My favourite thing about the 3Leaf solution is that you can add extra IB cards which will behave normally for the OS. This means you interface the stack to things like Lustre or NFS/RDMA over IB which many HPC facilities will already have in operation.
While currently AMD only 3Leaf claim they will have a product ready for the release of the next version of Intel’s QPI.

And in case you think this might be vapourware apparently Florida State have just bought one.

On a more traditional note SGI announced the availability their new UV shared-memory machine. Essentially an ALTIX 4700 with uprated numalink and x86_64 chips rather than Itanium. The SGI folks swear that there is no proprietary code necessary to make these machines work and that all the kernel support is in mainline. If so that is a very positive step for SGI to take. Hardware MPI acceleration is supported by the SGI MPI hardware stack. It wasn’t clear to me whether SGI are expecting other MPIs to be able to take advantage of this capability. Depending on the price-point UV might be a very interesting machine.
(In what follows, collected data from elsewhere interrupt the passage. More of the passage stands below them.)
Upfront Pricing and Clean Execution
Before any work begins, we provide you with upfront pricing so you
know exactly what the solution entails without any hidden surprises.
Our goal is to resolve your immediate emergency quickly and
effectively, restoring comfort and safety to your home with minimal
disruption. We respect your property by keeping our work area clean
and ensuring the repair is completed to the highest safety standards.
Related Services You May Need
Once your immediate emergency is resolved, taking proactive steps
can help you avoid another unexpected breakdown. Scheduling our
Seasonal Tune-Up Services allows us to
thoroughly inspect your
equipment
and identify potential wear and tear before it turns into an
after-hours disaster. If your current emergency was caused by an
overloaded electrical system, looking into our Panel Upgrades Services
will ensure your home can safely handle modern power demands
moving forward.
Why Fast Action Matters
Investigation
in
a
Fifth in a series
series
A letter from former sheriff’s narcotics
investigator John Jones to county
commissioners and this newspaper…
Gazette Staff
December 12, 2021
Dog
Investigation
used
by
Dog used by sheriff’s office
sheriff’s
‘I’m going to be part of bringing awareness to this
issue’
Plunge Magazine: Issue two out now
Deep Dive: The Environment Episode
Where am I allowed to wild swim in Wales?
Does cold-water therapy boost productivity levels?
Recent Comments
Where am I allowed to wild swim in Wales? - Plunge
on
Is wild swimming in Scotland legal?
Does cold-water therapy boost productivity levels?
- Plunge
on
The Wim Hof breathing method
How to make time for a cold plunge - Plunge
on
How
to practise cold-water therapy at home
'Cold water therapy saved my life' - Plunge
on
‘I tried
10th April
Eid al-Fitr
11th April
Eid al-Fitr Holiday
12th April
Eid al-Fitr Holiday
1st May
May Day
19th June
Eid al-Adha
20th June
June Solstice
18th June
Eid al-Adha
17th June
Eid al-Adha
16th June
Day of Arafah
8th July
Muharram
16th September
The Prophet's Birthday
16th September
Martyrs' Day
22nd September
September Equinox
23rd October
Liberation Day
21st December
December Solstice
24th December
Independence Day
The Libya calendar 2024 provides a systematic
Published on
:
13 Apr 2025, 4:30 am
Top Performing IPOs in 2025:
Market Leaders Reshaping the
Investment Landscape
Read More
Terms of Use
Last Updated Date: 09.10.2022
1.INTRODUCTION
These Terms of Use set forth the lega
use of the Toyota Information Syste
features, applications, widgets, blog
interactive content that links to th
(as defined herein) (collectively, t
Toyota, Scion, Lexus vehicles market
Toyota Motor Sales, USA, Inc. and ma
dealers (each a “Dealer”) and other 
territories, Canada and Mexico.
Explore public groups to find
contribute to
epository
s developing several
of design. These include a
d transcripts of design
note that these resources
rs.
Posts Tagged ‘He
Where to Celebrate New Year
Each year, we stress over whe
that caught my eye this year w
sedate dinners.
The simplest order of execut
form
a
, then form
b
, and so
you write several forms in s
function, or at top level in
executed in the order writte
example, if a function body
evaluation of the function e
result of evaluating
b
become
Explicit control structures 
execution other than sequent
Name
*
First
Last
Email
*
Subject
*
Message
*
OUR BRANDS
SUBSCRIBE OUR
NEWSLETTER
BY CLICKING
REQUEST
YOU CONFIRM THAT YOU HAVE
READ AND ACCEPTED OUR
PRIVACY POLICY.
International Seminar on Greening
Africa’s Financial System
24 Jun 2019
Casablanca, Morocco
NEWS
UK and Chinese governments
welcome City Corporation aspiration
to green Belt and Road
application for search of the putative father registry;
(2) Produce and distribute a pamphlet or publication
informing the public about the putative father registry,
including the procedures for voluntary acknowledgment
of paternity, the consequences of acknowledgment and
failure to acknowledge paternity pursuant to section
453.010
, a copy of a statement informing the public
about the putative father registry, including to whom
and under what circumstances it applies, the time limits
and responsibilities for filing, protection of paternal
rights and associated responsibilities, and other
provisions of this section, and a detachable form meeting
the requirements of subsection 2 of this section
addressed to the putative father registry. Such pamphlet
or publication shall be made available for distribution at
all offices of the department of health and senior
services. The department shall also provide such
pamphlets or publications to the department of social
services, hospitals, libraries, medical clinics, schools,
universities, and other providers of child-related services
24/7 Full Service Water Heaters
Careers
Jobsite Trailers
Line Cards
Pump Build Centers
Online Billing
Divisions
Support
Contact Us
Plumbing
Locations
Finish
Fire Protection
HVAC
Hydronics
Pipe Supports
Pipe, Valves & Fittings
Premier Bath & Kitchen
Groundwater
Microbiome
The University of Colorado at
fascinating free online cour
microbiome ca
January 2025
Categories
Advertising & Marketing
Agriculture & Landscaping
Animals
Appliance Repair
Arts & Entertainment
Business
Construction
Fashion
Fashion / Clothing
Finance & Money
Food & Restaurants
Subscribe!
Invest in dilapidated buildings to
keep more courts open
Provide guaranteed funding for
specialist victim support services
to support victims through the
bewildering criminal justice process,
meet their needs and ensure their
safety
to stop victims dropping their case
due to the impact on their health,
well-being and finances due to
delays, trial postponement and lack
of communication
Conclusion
Speaking of all things NUMA I had an interesting chat to the chaps at Numacale. It turns out they are a spin-off from Dolphin. They are making an interconnect card on HTX that will do ccNUMA on commodity AMD kit. The ccNUMA engine is a direct descendant of the one in the Dolphin SCI system (I should note that we still have a Dolphin cluster in operation back home). Like SCI this interconnect is wired together in a loop/torus/3d torus topology without a switch.

Numascale have evaluation kit built on FPGAs at the moment and expect tot tape-out the real ASICs early next year. Like 3Leaf they claim to be working on version for the next version of Intel’s QPI.

And now we move from shared-memory to memory-sharing. Portland’s own RNA Networks have a software technology for sharing memory over IB. You can take chunks of memory on several nodes and hook them together as a block device to use as fast cache. If you stack mount this over another networked-filesystem it acts as an extra layer of caching. So access will go to the local page cache then over IB to the RNA cache and finally over the network the original filesystem. I can see a number of use cases where this could be used to add parallel scaling to a single network filesystem. Although at roughly $1000 per node plus IB I’m not sure it works out cheaper than some of the cheaper ethernet based clustered storage systems.

You can also use this memory-based block device to run a local paralell filesystem if you want although I can’t quite see the use case.

One thing I forgot to ask was whether the cache can be used a straight physical RAM for those really naive codes that just run a whole bunch of data into memory and could do with access to extra space.